A Pakistani politician’s press conference went awry when he and other politicians appeared on a livestream with a cat filter, making them appear with animated cat ears and whiskers. Shaukat Yousafazi, a regional minister in northwest Pakistan, was streamed on the official Tehreek-e-Insaf party’s page, according to CNN. The party released a clarification, citing human error by “one of our hard-working volunteers” and pledged to avoid such goofy accidents in the future. But for Yousafzai, this was definitely a laughing matter. He told Agence France-Presse, “I wasn’t the only one — two officials sitting along me were also hit by the cat filter.”

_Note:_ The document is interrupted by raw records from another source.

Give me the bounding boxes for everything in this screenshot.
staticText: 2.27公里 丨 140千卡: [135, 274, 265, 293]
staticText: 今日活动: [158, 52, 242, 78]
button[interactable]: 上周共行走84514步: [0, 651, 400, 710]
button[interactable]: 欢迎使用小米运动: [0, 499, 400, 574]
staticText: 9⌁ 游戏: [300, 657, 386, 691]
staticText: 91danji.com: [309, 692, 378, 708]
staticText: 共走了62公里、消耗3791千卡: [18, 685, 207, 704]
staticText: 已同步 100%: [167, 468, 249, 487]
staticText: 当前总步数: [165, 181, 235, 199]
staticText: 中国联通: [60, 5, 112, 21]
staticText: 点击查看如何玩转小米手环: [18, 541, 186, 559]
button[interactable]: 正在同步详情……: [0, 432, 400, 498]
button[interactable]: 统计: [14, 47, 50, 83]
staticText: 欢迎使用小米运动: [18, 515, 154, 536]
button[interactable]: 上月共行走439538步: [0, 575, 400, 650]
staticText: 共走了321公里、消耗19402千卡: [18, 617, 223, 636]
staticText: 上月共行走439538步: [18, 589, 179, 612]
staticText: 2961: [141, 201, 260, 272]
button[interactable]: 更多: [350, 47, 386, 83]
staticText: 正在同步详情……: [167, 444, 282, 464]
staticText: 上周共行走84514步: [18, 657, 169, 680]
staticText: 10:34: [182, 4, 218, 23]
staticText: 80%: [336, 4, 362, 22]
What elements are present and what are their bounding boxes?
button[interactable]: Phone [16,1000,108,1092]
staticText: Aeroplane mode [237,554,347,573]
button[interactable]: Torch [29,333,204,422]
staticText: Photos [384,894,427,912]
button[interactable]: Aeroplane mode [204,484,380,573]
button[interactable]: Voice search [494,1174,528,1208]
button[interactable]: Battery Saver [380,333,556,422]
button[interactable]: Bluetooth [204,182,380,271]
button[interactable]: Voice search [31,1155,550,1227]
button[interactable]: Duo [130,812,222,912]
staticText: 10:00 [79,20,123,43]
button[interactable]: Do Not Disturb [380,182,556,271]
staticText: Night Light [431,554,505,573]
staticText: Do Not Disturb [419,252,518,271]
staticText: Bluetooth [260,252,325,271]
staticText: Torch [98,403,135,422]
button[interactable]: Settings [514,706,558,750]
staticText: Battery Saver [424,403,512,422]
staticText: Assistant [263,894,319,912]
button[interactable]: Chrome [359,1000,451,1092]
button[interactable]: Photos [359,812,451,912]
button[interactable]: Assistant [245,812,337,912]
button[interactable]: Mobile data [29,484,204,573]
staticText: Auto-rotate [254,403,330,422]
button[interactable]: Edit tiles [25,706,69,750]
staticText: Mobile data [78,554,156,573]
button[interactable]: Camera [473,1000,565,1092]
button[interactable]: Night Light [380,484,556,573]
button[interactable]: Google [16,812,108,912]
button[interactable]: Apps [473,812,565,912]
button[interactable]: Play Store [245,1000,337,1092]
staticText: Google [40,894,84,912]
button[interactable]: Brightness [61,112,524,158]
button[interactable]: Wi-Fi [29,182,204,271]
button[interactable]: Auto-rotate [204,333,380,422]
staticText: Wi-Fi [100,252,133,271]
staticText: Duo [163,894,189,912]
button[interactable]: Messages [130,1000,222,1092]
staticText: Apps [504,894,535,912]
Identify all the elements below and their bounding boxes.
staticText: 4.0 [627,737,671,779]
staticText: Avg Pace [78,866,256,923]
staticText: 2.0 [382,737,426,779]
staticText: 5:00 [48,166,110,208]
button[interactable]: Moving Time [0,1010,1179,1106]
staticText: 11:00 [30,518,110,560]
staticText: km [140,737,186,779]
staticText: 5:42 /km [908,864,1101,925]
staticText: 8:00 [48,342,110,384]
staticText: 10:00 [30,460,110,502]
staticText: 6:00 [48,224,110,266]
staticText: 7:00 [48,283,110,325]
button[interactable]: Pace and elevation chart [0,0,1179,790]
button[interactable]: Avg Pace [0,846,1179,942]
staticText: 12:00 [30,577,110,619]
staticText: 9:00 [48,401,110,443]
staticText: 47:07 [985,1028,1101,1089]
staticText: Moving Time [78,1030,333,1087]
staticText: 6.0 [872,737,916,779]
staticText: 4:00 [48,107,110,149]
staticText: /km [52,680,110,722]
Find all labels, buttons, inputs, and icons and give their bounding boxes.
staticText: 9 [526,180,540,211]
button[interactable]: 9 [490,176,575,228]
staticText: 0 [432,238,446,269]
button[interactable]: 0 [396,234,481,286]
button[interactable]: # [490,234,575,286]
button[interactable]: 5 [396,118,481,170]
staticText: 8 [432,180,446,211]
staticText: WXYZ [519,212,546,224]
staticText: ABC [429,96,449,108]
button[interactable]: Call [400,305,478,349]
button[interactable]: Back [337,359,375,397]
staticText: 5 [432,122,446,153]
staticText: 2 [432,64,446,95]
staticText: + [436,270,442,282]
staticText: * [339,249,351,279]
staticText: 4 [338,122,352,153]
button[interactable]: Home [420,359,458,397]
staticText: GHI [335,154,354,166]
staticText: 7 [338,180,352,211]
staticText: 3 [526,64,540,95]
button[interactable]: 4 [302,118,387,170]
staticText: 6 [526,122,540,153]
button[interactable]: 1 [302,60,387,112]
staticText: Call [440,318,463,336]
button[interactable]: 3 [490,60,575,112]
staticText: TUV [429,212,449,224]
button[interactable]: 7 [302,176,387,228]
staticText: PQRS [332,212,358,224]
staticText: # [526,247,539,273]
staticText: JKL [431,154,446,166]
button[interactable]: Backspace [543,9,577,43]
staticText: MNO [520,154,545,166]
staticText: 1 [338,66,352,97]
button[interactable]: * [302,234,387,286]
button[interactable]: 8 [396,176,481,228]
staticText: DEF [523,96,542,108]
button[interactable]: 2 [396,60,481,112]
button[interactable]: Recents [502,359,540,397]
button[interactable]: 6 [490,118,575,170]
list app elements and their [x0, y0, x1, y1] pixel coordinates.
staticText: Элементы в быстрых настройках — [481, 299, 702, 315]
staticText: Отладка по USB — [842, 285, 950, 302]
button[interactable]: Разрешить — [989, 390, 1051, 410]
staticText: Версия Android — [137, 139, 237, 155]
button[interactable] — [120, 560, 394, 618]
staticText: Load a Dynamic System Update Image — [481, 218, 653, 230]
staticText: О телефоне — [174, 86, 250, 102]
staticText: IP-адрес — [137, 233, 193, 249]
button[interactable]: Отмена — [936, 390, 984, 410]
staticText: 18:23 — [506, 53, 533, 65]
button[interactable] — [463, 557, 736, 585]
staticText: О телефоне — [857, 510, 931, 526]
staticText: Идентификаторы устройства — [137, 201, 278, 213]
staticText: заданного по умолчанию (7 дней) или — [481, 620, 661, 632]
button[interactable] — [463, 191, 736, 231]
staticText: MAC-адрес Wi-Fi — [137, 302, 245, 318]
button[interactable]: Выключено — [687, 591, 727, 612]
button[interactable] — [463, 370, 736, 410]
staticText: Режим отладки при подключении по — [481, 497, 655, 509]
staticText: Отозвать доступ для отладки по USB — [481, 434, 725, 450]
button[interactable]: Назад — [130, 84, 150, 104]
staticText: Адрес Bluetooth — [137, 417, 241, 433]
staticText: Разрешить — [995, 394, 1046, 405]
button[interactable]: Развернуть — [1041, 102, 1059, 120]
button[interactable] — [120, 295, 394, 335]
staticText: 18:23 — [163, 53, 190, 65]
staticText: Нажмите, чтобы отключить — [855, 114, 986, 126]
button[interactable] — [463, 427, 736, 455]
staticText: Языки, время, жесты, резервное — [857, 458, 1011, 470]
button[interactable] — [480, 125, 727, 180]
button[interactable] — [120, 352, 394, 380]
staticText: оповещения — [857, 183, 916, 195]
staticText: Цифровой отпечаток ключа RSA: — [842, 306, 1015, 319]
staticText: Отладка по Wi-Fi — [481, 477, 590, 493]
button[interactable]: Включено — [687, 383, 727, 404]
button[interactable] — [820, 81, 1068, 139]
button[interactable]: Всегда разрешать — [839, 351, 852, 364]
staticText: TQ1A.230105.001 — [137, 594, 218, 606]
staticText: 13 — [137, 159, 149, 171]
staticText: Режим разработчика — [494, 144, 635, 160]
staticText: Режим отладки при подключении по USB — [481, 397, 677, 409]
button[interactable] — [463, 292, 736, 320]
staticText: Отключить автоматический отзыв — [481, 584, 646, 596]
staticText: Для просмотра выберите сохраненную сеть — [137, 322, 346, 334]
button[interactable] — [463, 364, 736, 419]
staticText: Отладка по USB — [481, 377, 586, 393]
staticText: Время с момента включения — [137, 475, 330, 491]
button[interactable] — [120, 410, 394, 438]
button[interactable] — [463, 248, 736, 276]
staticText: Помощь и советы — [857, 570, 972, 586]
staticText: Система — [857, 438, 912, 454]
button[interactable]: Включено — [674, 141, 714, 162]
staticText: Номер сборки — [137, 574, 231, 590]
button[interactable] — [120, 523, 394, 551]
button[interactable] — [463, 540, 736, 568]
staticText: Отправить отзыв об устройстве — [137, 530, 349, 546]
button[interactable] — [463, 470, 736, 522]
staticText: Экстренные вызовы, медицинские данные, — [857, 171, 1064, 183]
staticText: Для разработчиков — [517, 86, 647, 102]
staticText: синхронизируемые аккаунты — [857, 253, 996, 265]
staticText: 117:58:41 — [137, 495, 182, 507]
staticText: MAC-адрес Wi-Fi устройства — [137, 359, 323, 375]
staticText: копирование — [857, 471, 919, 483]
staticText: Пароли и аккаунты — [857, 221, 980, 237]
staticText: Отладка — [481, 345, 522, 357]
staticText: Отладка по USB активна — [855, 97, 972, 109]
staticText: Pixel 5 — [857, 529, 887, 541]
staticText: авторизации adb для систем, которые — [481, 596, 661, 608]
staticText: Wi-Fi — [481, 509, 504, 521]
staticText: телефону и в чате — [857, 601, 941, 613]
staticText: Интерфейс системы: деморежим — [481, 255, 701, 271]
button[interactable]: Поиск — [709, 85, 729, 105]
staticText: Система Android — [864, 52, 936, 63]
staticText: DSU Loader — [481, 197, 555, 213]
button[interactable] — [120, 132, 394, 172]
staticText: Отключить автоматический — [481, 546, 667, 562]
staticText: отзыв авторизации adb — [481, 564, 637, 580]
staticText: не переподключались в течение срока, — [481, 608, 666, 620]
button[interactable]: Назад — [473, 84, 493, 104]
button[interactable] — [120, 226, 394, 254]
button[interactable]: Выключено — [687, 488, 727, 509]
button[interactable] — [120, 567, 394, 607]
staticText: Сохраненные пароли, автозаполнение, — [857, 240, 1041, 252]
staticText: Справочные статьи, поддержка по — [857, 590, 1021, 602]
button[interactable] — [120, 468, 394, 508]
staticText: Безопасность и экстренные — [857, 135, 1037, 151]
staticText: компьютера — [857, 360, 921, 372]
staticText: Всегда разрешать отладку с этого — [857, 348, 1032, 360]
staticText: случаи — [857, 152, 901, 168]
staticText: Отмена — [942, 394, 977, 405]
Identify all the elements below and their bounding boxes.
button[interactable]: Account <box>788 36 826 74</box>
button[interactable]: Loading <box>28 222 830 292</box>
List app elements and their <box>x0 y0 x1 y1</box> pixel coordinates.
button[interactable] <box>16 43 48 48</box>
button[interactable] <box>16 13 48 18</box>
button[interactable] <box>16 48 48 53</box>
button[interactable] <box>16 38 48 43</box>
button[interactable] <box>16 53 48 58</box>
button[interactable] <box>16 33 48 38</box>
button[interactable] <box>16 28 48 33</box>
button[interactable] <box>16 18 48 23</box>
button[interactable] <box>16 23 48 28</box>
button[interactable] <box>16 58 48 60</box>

A laboratory at the University of Borås in Sweden has a response to bread wasted by Swedish supermarkets every year — make bread into yarn. The scientists aim to also solve global textile production problems with the gluten thread. The process starts by mixing all the excess bread together and placing it in a bioreactor to grow a special kind of fungus. The researchers separate the fungal cell walls from the proteins. The biopolymers in the cell walls can then be spun into a textile.
Human bodies are starting to change. The culprit? Smartphones. Younger people are starting to develop strange bony spikes just above their necks, which researchers believe is due to hours spent scrolling on smartphones at uncomfortable angles. The human head weighs about 10 pounds and tilting it forward to look at memes can add strain on the neck. The human body responds to this strain by laying down new bone, leading to a spiky bump on the neck.